[BRIEF] Search the listing below for the string "заказа", then copy every line it appears in.

[INPUT FOR THIS TASK]
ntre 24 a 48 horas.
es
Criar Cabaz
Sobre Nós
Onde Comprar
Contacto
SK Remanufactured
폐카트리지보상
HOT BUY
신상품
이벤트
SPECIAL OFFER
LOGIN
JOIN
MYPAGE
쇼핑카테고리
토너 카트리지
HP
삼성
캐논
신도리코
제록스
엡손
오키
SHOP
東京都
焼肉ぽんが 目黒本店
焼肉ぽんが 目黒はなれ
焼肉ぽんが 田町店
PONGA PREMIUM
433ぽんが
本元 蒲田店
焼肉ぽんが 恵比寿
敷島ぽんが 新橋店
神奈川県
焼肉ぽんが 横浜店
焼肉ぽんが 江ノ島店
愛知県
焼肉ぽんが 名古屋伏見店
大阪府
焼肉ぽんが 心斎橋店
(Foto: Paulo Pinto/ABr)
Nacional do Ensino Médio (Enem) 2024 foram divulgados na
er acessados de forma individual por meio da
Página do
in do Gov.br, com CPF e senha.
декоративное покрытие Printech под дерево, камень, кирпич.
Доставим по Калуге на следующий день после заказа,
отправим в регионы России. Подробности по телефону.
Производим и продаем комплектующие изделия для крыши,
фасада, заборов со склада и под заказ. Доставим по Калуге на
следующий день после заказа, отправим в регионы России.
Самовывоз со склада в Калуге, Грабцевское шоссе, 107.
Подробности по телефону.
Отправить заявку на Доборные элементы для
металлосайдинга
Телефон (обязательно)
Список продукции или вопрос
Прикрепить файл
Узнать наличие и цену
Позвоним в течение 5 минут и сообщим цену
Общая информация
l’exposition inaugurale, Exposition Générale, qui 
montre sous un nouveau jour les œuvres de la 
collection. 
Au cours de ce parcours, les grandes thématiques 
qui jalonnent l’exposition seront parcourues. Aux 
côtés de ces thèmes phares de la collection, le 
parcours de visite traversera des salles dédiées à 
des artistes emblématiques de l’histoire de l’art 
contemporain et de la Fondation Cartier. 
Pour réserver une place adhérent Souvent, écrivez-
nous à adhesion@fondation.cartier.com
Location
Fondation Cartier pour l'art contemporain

[TASK OUTPUT]
Доставим по Калуге на следующий день после заказа,
следующий день после заказа, отправим в регионы России.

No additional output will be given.